Anyhow so far the leasing business has not witnessed any slow down. During the last year Askari Leasing Limited, a subsidiary of Army Welfare Trust, has retained its position as the second largest leasing company of Pakistan. Askari disbursed Rs. 3.6 billion during the financial year 2004-05 against Rs. 2.7 billion in the last year showing an increase of about 33.3 percent as compared to previous year.

Askari Leasing Limited (ALL) was incorporated in August 1993 with an authorized share capital of Rs. 500 million and is listed on all three stock exchanges of the country. The company has generated enough resources to adequately finance its leasing operations, mainly by securing funds through Certificate of Investment, which is reflective of the confidence the COI holders repose in the company's management and its business potential. The company's operations are based on sound appraisal criteria and standards and are focused on quality lease business. Major areas of financing include consumer auto leasing and big ticket leasing to large local and multinational companies. Askar, the auto lease package, has firmly placed the company in auto finance market. Funds have been deployed in a well-diversified lease portfolio and the company is successfully playing its role in the growth of national economy.
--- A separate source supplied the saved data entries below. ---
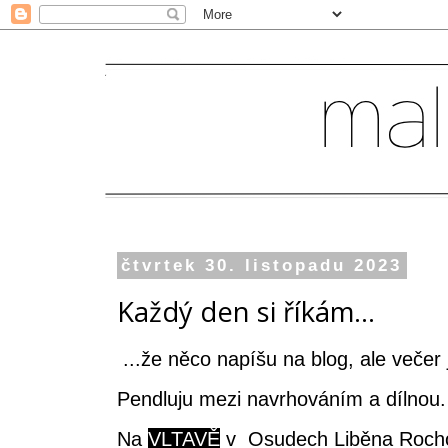
čtvrtek 30. listopadu 2023
Každý den si říkám...
...že něco napíšu na blog, ale večer
Pendluju mezi navrhováním a dílnou
Na
VLTAVĚ
v Osudech Liběna Rochov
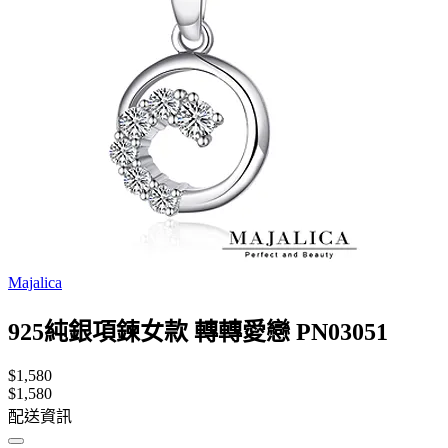
Majalica
925純銀項鍊女款 轉轉愛戀 PN03051
$1,580
$1,580
配送資訊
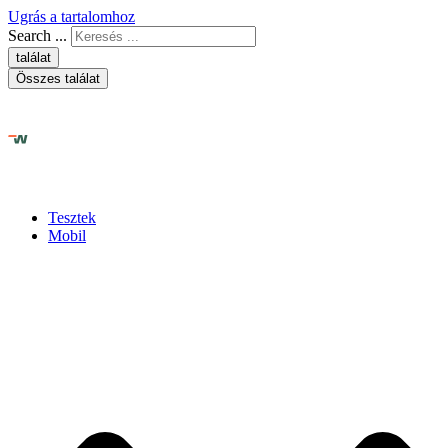
Ugrás a tartalomhoz
Search ...
találat
Összes találat
Tesztek
Mobil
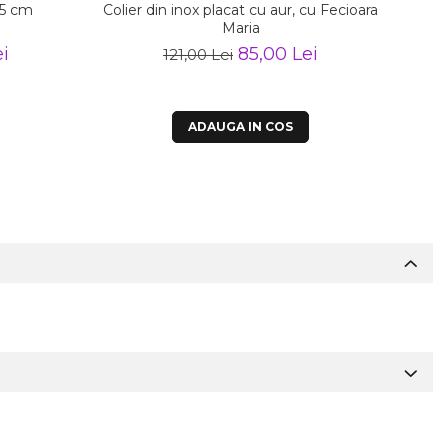
55 cm
Colier din inox placat cu aur, cu Fecioara
Maria
i
85,00 Lei
121,00 Lei
ADAUGA IN COS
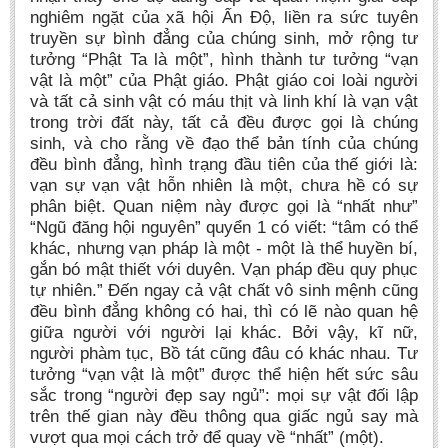
nghiêm ngặt của xã hội Ấn Độ, liền ra sức tuyên
truyền sự bình đẳng của chúng sinh, mở rộng tư
tưởng “Phật Ta là một”, hình thành tư tưởng “vạn
vật là một” của Phật giáo. Phật giáo coi loài người
và tất cả sinh vật có máu thịt và linh khí là vạn vật
trong trời đất này, tất cả đều được gọi là chúng
sinh, và cho rằng về đạo thể bản tính của chúng
đều bình đẳng, hình trạng đầu tiên của thế giới là:
vạn sự vạn vật hỗn nhiên là một, chưa hề có sự
phân biệt. Quan niệm này được gọi là “nhất như”
“Ngũ đăng hội nguyên” quyển 1 có viết: “tâm có thể
khác, nhưng vạn pháp là một - một là thể huyền bí,
gắn bó mật thiết với duyên. Vạn pháp đều quy phục
tự nhiên.” Đến ngay cả vật chất vô sinh mệnh cũng
đều bình đẳng không có hai, thì có lẽ nào quan hệ
giữa người với người lại khác. Bởi vậy, kĩ nữ,
người phàm tục, Bồ tát cũng đâu có khác nhau. Tư
tưởng “vạn vật là một” được thể hiện hết sức sâu
sắc trong “người đẹp say ngủ”: mọi sự vật đối lập
trên thế gian này đều thông qua giấc ngủ say mà
vượt qua mọi cách trở để quay về “nhất” (một).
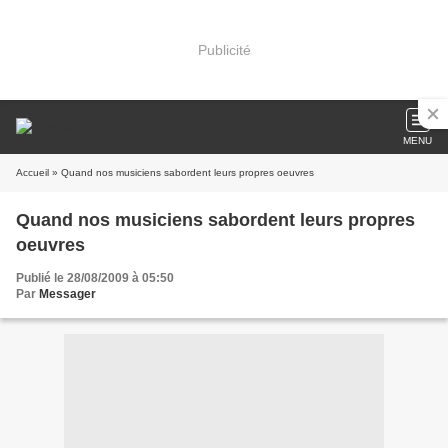
Publicité
MENU
Accueil
» Quand nos musiciens sabordent leurs propres oeuvres
Quand nos musiciens sabordent leurs propres
oeuvres
Publié le 28/08/2009 à 05:50
Par
Messager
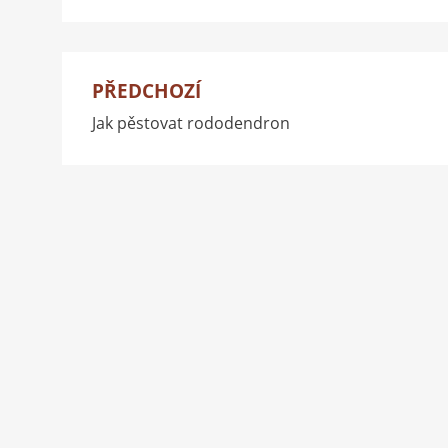
PŘEDCHOZÍ
Navigace
Jak pěstovat rododendron
pro
příspěvek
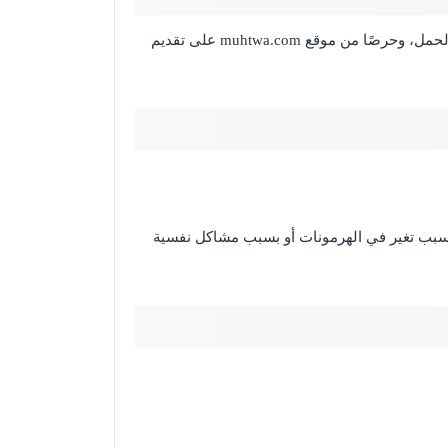
يرتبط الحمل بحدوث بعض الأعراض الشائعة التي تتشابه بعضها مع أعراض الدورة الشهرية ولكنها تعد مؤشر مبكر على حدوث الحمل، وحرصًا من موقع muhtwa.com على تقديم
سبب تغير في الهرمونات أو بسبب مشاكل نفسية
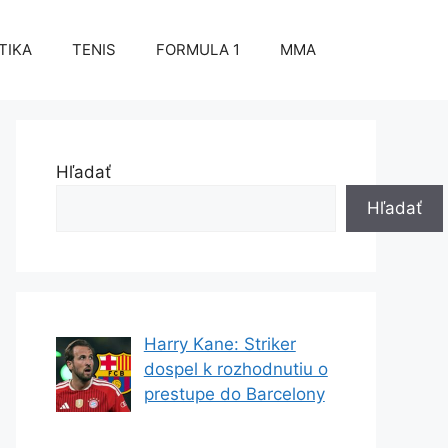
TIKA
TENIS
FORMULA 1
MMA
Hľadať
Hľadať
Harry Kane: Striker
dospel k rozhodnutiu o
prestupe do Barcelony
A spokesman of Askari Leasing told this correspondent that the year 2004-05 was characterized by difficult environment for the leasing industry on the face of the existing low interest rate regimes, lack of credit appetite in the corporate sector and very aggressive posturing by the large commercial banks in the consumer financing and auto sector. In this difficult business environment, the management of the company embarked upon the strategies to counter the unfavourable trends. The company entered into marketing alliances with vehicle manufacturers to ensure prompt delivery to customers of small cars. This had the desired positive effect on the brand name, "Askar". Asklife, Askari Leasing's product in leasing of consumer durable products to customers has won wide recognition. The situation has improved during the current year.

During the year, to improve company's service and delivery; Gujranwala SBO was upgraded to a full branch status. "The branch is already making healthy contribution in building up our SME portfolio in Gujranwala region. Faisalabad branch was shifted to bigger premises to better serve the expanded business. Management is confident of favourable impact on disbursement as well as profitability during the year to follow".

The lease income for the year under review decreased by 0.86% as compared to its corresponding period. The cause of this variation was the gradual declining trend of the interest rates in the country; accordingly the company had to concede and offer new business volumes at prevailing market competitive rates. "However, our financial charges also decreased by 11.2% evidencing the ability of the company to generate low cost funds, thereby well absorbing the impact of loss due to falling rates on our assets". To seek a sustainable growth level, ultimately switching it to maximization of shareholders wealth, the company thrived in disbursing Rs. 3.6 billion in auto finance, corporate, and SMEs sector and consumable durables, against Rs. 2.7 billion in the comparable period, registering an increase of 33.3% as compared to previous year.

The company has been able to maintain the pretax profit level of Rs. 126 million that is only 9.6% less than its corresponding period. An important factor to be noted, however, is the favourable net profit ratio, compared to the corresponding period. Last year, the company realized a signified amount of capital gain of Rs. 56.2 million (Rs. 3.8 million), which came out of the pure treasury transactions. It, therefore, needs to be appreciated that the net interest income derived through the spread between interest income and interest expanse improved by 47% over the period under review, signifying improvement in core earnings. In this very competitive environment in which the cost leaders, i.e. the commercial banks have been more or less dictating the market, this achievement is an appreciable feat. With some increase in the lending rate during the current financial year, the company is hoping for an improved profitability.